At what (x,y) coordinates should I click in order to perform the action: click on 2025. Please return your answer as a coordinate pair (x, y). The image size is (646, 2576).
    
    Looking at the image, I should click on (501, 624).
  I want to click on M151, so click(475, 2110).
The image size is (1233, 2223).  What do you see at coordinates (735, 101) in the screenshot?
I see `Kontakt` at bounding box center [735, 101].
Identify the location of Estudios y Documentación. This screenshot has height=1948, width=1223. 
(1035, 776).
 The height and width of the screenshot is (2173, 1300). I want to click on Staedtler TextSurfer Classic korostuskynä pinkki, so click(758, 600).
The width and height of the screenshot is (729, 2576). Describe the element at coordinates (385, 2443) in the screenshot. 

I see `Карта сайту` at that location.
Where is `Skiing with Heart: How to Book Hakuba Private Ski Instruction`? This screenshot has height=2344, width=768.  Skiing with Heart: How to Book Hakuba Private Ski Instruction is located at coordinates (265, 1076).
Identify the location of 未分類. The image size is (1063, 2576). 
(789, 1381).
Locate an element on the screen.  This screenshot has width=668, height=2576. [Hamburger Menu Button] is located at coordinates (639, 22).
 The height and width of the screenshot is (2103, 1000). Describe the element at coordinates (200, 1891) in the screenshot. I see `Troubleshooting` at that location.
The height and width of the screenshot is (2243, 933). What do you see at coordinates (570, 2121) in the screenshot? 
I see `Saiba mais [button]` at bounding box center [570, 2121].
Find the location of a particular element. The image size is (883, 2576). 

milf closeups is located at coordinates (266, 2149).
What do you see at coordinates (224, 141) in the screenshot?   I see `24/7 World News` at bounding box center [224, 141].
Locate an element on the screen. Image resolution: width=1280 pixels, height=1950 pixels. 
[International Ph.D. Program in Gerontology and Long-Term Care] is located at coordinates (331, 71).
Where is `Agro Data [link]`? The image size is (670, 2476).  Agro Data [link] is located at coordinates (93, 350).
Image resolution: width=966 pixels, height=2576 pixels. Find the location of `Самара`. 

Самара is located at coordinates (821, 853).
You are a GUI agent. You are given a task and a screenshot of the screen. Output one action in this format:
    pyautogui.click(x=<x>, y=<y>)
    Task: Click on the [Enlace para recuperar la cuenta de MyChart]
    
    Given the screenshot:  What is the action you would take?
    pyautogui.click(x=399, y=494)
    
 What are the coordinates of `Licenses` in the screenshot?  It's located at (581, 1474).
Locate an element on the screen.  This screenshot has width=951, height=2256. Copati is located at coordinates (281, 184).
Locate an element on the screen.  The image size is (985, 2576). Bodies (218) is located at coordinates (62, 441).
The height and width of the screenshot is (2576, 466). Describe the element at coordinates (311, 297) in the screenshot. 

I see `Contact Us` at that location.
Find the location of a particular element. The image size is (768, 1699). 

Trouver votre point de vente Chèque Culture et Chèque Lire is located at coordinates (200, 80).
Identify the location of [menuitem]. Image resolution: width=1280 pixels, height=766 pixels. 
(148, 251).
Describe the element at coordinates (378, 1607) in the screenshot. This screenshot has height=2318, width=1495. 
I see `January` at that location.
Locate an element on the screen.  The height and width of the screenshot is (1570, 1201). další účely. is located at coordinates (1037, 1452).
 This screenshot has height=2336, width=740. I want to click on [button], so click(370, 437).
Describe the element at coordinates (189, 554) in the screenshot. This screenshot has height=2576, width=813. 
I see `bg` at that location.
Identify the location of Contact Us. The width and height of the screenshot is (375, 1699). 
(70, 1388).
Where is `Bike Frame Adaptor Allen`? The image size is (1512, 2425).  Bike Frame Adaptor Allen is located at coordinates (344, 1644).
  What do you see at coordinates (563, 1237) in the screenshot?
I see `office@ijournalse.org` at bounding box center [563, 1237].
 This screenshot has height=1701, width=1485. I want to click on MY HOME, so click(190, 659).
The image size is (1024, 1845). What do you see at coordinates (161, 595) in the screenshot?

_ _ _ _ _ _ _

▸ WHAT YOU WILL DO
Go through the records above and retype each one exactly.

▸ REPLY
At what (x,y) coordinates should I click in order to perform the action: click on 2025. Please return your answer as a coordinate pair (x, y). The image size is (646, 2576).
    
    Looking at the image, I should click on (501, 624).
  I want to click on M151, so click(475, 2110).
The image size is (1233, 2223).  What do you see at coordinates (735, 101) in the screenshot?
I see `Kontakt` at bounding box center [735, 101].
Identify the location of Estudios y Documentación. This screenshot has height=1948, width=1223. 
(1035, 776).
 The height and width of the screenshot is (2173, 1300). I want to click on Staedtler TextSurfer Classic korostuskynä pinkki, so click(758, 600).
The width and height of the screenshot is (729, 2576). Describe the element at coordinates (385, 2443) in the screenshot. 

I see `Карта сайту` at that location.
Where is `Skiing with Heart: How to Book Hakuba Private Ski Instruction`? This screenshot has height=2344, width=768.  Skiing with Heart: How to Book Hakuba Private Ski Instruction is located at coordinates (265, 1076).
Identify the location of 未分類. The image size is (1063, 2576). 
(789, 1381).
Locate an element on the screen.  This screenshot has width=668, height=2576. [Hamburger Menu Button] is located at coordinates (639, 22).
 The height and width of the screenshot is (2103, 1000). Describe the element at coordinates (200, 1891) in the screenshot. I see `Troubleshooting` at that location.
The height and width of the screenshot is (2243, 933). What do you see at coordinates (570, 2121) in the screenshot? 
I see `Saiba mais [button]` at bounding box center [570, 2121].
Find the location of a particular element. The image size is (883, 2576). 

milf closeups is located at coordinates (266, 2149).
What do you see at coordinates (224, 141) in the screenshot?   I see `24/7 World News` at bounding box center [224, 141].
Locate an element on the screen. Image resolution: width=1280 pixels, height=1950 pixels. 
[International Ph.D. Program in Gerontology and Long-Term Care] is located at coordinates (331, 71).
Where is `Agro Data [link]`? The image size is (670, 2476).  Agro Data [link] is located at coordinates (93, 350).
Image resolution: width=966 pixels, height=2576 pixels. Find the location of `Самара`. 

Самара is located at coordinates (821, 853).
You are a GUI agent. You are given a task and a screenshot of the screen. Output one action in this format:
    pyautogui.click(x=<x>, y=<y>)
    Task: Click on the [Enlace para recuperar la cuenta de MyChart]
    
    Given the screenshot:  What is the action you would take?
    pyautogui.click(x=399, y=494)
    
 What are the coordinates of `Licenses` in the screenshot?  It's located at (581, 1474).
Locate an element on the screen.  This screenshot has width=951, height=2256. Copati is located at coordinates (281, 184).
Locate an element on the screen.  The image size is (985, 2576). Bodies (218) is located at coordinates (62, 441).
The height and width of the screenshot is (2576, 466). Describe the element at coordinates (311, 297) in the screenshot. 

I see `Contact Us` at that location.
Find the location of a particular element. The image size is (768, 1699). 

Trouver votre point de vente Chèque Culture et Chèque Lire is located at coordinates (200, 80).
Identify the location of [menuitem]. Image resolution: width=1280 pixels, height=766 pixels. 
(148, 251).
Describe the element at coordinates (378, 1607) in the screenshot. This screenshot has height=2318, width=1495. 
I see `January` at that location.
Locate an element on the screen.  The height and width of the screenshot is (1570, 1201). další účely. is located at coordinates (1037, 1452).
 This screenshot has height=2336, width=740. I want to click on [button], so click(370, 437).
Describe the element at coordinates (189, 554) in the screenshot. This screenshot has height=2576, width=813. 
I see `bg` at that location.
Identify the location of Contact Us. The width and height of the screenshot is (375, 1699). 
(70, 1388).
Where is `Bike Frame Adaptor Allen`? The image size is (1512, 2425).  Bike Frame Adaptor Allen is located at coordinates (344, 1644).
  What do you see at coordinates (563, 1237) in the screenshot?
I see `office@ijournalse.org` at bounding box center [563, 1237].
 This screenshot has height=1701, width=1485. I want to click on MY HOME, so click(190, 659).
The image size is (1024, 1845). What do you see at coordinates (161, 595) in the screenshot?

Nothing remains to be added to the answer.